2022-04-06 DALL-E 2 revealed

  • designed to generate more realistic images at higher resolutions that "can combine concepts, attributes, and styles".

2021-01-05 DALL-E 1 revealed

  • uses a version of GPT-3 modified to generate images.

  • The software’s name is a portmanteau of the names of animated robot Pixar character WALL-E and the Catalan surrealist artist Salvador Dalí.

2020-05-22 Retrieval-Augmented Generation for Knowledge-Intensive NLP Tasks

  • We explore a general-purpose fine-tuning recipe for retrieval-augmented generation (RAG) — models which combine pre-trained parametric and non-parametric memory for language generation.
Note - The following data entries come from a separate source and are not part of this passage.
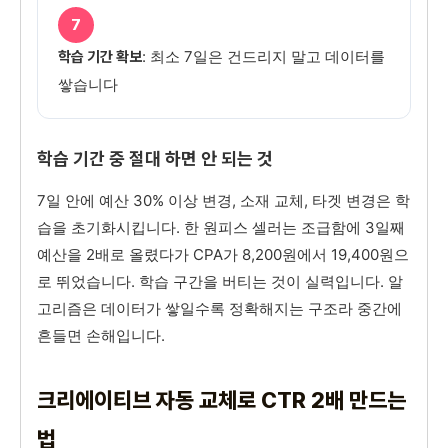
7
: 최소 7일은 건드리지 말고 데이터를
학습 기간 확보
쌓습니다
학습 기간 중 절대 하면 안 되는 것
7일 안에 예산 30% 이상 변경, 소재 교체, 타겟 변경은 학
습을 초기화시킵니다. 한 원피스 셀러는 조급함에 3일째
예산을 2배로 올렸다가 CPA가 8,200원에서 19,400원으
로 뛰었습니다. 학습 구간을 버티는 것이 실력입니다. 알
고리즘은 데이터가 쌓일수록 정확해지는 구조라 중간에
흔들면 손해입니다.
크리에이티브 자동 교체로 CTR 2배 만드는
법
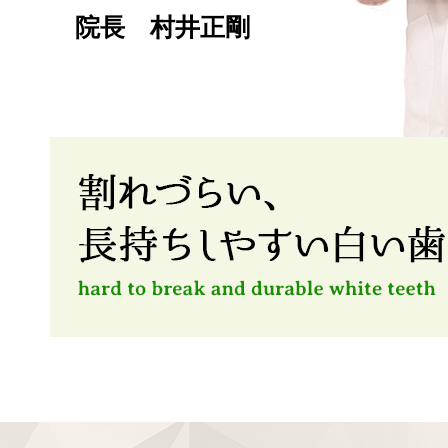
院長 村井正剛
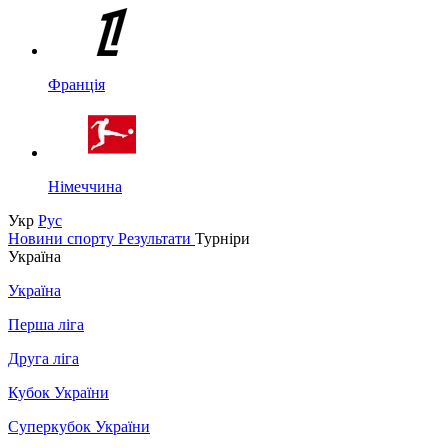
Франція
Німеччина
Укр
Рус
Новини спорту
Результати
Турніри
Україна
Україна
Перша ліга
Друга ліга
Кубок України
Суперкубок України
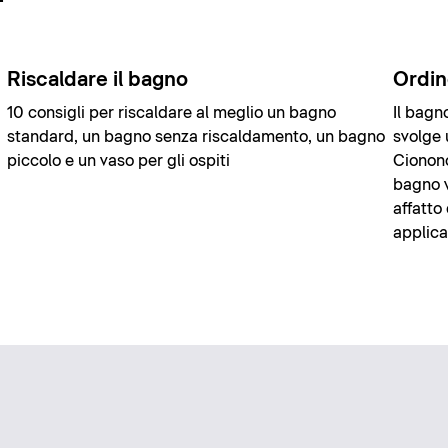
Riscaldare il bagno
Ordin
10 consigli per riscaldare al meglio un bagno
Il bagn
standard, un bagno senza riscaldamento, un bagno
svolge 
piccolo e un vaso per gli ospiti
Cionono
bagno v
affatto
applica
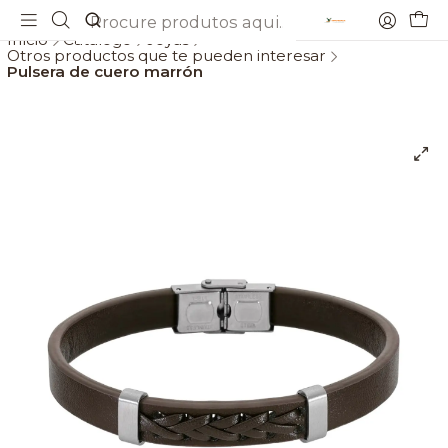
Envios gratis a partir de 69€
Início
Catálogo
Joyas
Otros productos que te pueden interesar
Pulsera de cuero marrón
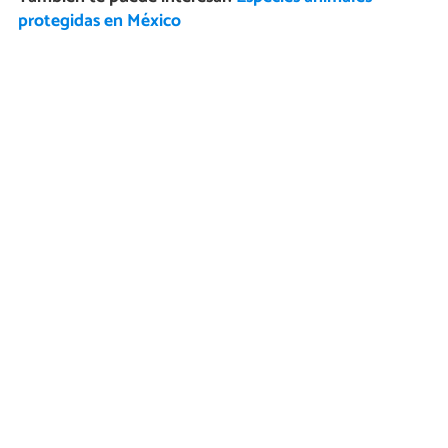
protegidas en México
  • For language generation tasks, we find that RAG models generate more specific, diverse and factual language than a state-of-the-art parametric-only seq2seq baseline.


2017-06-12 Attention is all you need

  • We propose a new simple network architecture, the Transformer, based solely on attention mechanisms, dispensing with recurrence and convolutions entirely.

A Google paper that lays the foundation upon which all generative AI tools are based on.